Gannett's new book-publishing venture is enough to frighten bibliophiles who prefer books with words to those with pictures, and the origin of this book won't do much to set these readers at ease. Instead of simply profiling America's governors, the USA Today team embarked on a 50-state "Buscapade," traveling conspicuously down the highway in a blue-and-white motor home with a musical horn playing all the state songs--as well as the theme from "Rocky." The gimmick was smart marketing, of course, placing the newspaper--as well as the governors--in high profile--but "Buscapade," an earlier book offering upbeat profiles of the states during the adventure, performed dismally in bookstores.

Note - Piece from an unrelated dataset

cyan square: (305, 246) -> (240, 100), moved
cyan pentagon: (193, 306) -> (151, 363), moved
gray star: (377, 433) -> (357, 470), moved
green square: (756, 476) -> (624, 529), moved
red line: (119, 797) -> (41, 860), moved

Neuharth thus has narrowed his focus in this book, and to good effect, for "Profiles of Power" spotlights some important changes in the character of state leadership in the last decade: For one, the "baby-kissing wheeler-dealer," as the authors write, has largely been replaced by the corporate CEO-type manager. Neuharth's profiles also reflect the governors' new, surprising global mobility as they try to lure foreign corporations to their states: Thirty-six governors visited Japan in 1987, for instance. Interviews with candidates could have been more probing and critical even in the small space allocated, however, and the implicit claim that a new and more representative generation of governors is now in office seems overstated: Only four governors are not white males, for example, and 10 don't have college degrees. This is, nevertheless, a concise, informative book, with engaging profiles of styles, from the "New England reserve" of Vermont Gov. Madeleine Kunin to the "methodical marketing" of Michigan's James Blanchard.